— Ты спрашиваешь, как я себя чувствую в новом качестве, — говорил Михаил Ильич, и ветер, на такой высоте даже прохладный, трепал его слова, унося в сторону одни слоги и подталкивая другие, отчего казалось, будто стоит ему задуть посильней — и он сможет переставлять их местами, чтобы говорить о чем-то своем. — А я уже не знаю, кто этот я, который должен себя как-то чувствовать. Потому что если все эти люди превратили меня во что-то безгрешное и всеблагое, то где тогда прежний я, дурной и грешный? Все, умер и уже не воскреснет? А он был хороший, я знал его. Человек бесконечно остроумный, чудеснейший выдумщик. И где он теперь, кто ему целует губы? С каким малайцем и на каком самолете он улетел? А если это по-прежнему я, если какая-то главная часть человека всегда остается неизменной, то значит, я всегда был вот этим вот всем. Врал, крал, жрал, а все равно был. Так как же можно судить кого-то? Какое право я буду иметь судить кого-то по делам, мыслям или чувствам? Как может существовать грех или покаяние, если самое важное внутри никогда не станет другим? Вот зарежу я сейчас, допустим, старушку: если я стану после этого другим, то тогда люди убили и самого первого меня. Причем так убили, что не воскресить — навсегда убили. А если я останусь тем, кем был, то убью я старушку или нет, не имеет никакого значения. Нету греха. И каяться не в чем.
В один из дней Митя поднялся на башню с двумя клетчатыми сумками, в каких раньше привозили в Россию куски капитализма, но не смогли потом собрать во что-нибудь работающее, поскольку главную деталь отобрали на границе китайские таможенники. Поставив их на площадку, он снова нырнул вниз и через некоторое время затащил наверх биотуалет, после чего достал из кармана небольшой замок, вдел его дужку в петли люка и, заперев, отдал ключ Михаилу Ильичу. Затем уже вдвоем они придавили люк тяжелым комлем зонтика и передвинули матрас, чтобы он оставался в тени. Из сумок Митя выгрузил три туго спелену-тых целлофаном упаковки воды, небольшую палатку и спальный мешок. Палатку он развернул на краю площадки, привязав ее к ограде, и поставил внутрь биотуалет, а воду и спальный мешок определил под зонтик, по другую сторону от Миряковского матраса.

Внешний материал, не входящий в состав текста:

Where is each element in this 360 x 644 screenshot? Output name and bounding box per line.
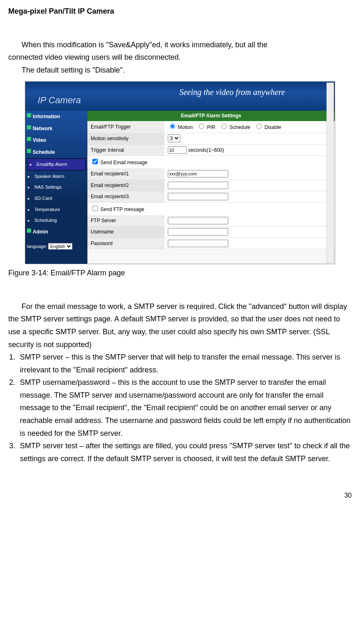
nav-temperature[interactable]: ▸Temperature (25, 204, 87, 215)
scrollbar[interactable] (326, 83, 334, 263)
list-item-2: SMTP username/password – this is the acc… (17, 376, 352, 440)
radio-motion[interactable]: Motion (168, 124, 193, 130)
list-item-1: SMTP server – this is the SMTP server th… (17, 351, 352, 376)
interval-label: Trigger Interval (87, 145, 164, 156)
interval-suffix: seconds(1~600) (188, 147, 224, 153)
nav-schedule[interactable]: Schedule (25, 146, 87, 158)
expand-icon (27, 137, 31, 141)
send-ftp-checkbox[interactable]: Send FTP message (91, 207, 144, 212)
recipient3-label: Email recipient#3 (87, 191, 164, 202)
doc-header: Mega-pixel Pan/Tilt IP Camera (8, 0, 352, 18)
motion-label: Motion sensitivity (87, 133, 164, 144)
sidebar: Information Network Video Schedule ▸Emai… (25, 111, 87, 264)
expand-icon (27, 113, 31, 117)
nav-scheduling[interactable]: ▸Scheduling (25, 215, 87, 226)
ftp-server-label: FTP Server (87, 215, 164, 226)
trigger-label: Email/FTP Trigger (87, 122, 164, 132)
username-label: Username (87, 226, 164, 237)
banner: IP Camera Seeing the video from anywhere (25, 82, 335, 111)
send-ftp-row: Send FTP message (87, 203, 335, 215)
send-email-row: Send Email message (87, 156, 335, 168)
list-item-3: SMTP server test – after the settings ar… (17, 440, 352, 465)
nav-sd-card[interactable]: ▸SD-Card (25, 193, 87, 204)
trigger-field: Motion PIR Schedule Disable (164, 121, 335, 133)
figure-caption: Figure 3-14: Email/FTP Alarm page (8, 267, 352, 279)
recipient2-label: Email recipient#2 (87, 180, 164, 191)
expand-icon (27, 228, 31, 233)
ftp-server-input[interactable] (168, 217, 228, 224)
radio-schedule[interactable]: Schedule (220, 124, 250, 130)
radio-pir[interactable]: PIR (197, 124, 215, 130)
interval-field: seconds(1~600) (164, 145, 335, 156)
recipient3-input[interactable] (168, 193, 228, 200)
arrow-icon: ▸ (28, 173, 30, 180)
paragraph-2: The default setting is "Disable". (8, 64, 352, 77)
paragraph-3: For the email message to work, a SMTP se… (8, 300, 352, 351)
brand-logo: IP Camera (38, 92, 81, 108)
arrow-icon: ▸ (28, 195, 30, 202)
nav-video[interactable]: Video (25, 134, 87, 146)
recipient2-input[interactable] (168, 182, 228, 189)
nav-nas-settings[interactable]: ▸NAS Settings (25, 182, 87, 193)
nav-admin[interactable]: Admin (25, 226, 87, 238)
nav-email-alarm[interactable]: ▸Email/ftp Alarm (27, 158, 86, 170)
section-title: Email/FTP Alarm Settings (87, 111, 335, 121)
expand-icon (27, 149, 31, 153)
recipient1-label: Email recipient#1 (87, 168, 164, 179)
recipient1-input[interactable] (168, 170, 228, 177)
paragraph-1-b: connected video viewing users will be di… (8, 51, 352, 64)
settings-panel: Email/FTP Alarm Settings Email/FTP Trigg… (87, 111, 335, 264)
screenshot-figure: IP Camera Seeing the video from anywhere… (25, 81, 335, 264)
language-row: language: English (25, 238, 87, 255)
slogan-text: Seeing the video from anywhere (179, 85, 285, 99)
page-number: 30 (8, 490, 352, 501)
motion-select[interactable]: 3 (168, 134, 180, 142)
arrow-icon: ▸ (28, 217, 30, 224)
radio-disable[interactable]: Disable (254, 124, 281, 130)
nav-network[interactable]: Network (25, 123, 87, 134)
nav-information[interactable]: Information (25, 111, 87, 122)
interval-input[interactable] (168, 146, 187, 154)
expand-icon (27, 125, 31, 129)
nav-speaker-alarm[interactable]: ▸Speaker Alarm (25, 171, 87, 182)
motion-field: 3 (164, 133, 335, 144)
language-select[interactable]: English (48, 243, 72, 250)
language-label: language: (27, 244, 47, 249)
password-label: Password (87, 238, 164, 249)
arrow-icon: ▸ (28, 184, 30, 191)
send-email-checkbox[interactable]: Send Email message (91, 160, 147, 165)
password-input[interactable] (168, 240, 228, 247)
username-input[interactable] (168, 228, 228, 236)
paragraph-1-a: When this modification is "Save&Apply"ed… (8, 39, 352, 51)
arrow-icon: ▸ (30, 161, 32, 168)
arrow-icon: ▸ (28, 206, 30, 213)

Судя по доносившимся снизу звукам, в первый день кто-то несколько раз хотел открыть люк, но попытки быстро прекратились. На территории завода люди тоже больше не собирались: там вообще стало пусто, и только время от времени кто-нибудь останавливался под башней и, приставив руку козырьком ко лбу, долго смотрел вверх.
Центр жизни города, похоже, переместился в палаточный лагерь, который становился все больше, расходясь кругами, как следы от давно утонувшего камня, на котором кто-то хотел что-то воздвигнуть, и по вечерам оттуда доносились усиленные аппаратурой голоса, а когда исчезало солнце — оно теперь не уходило за горизонт, а словно медленно расплющивалось об него, на несколько минут растекаясь алым по всей окружности, — в лагере делались видны разноцветные огни, а посередине загорался большой костер.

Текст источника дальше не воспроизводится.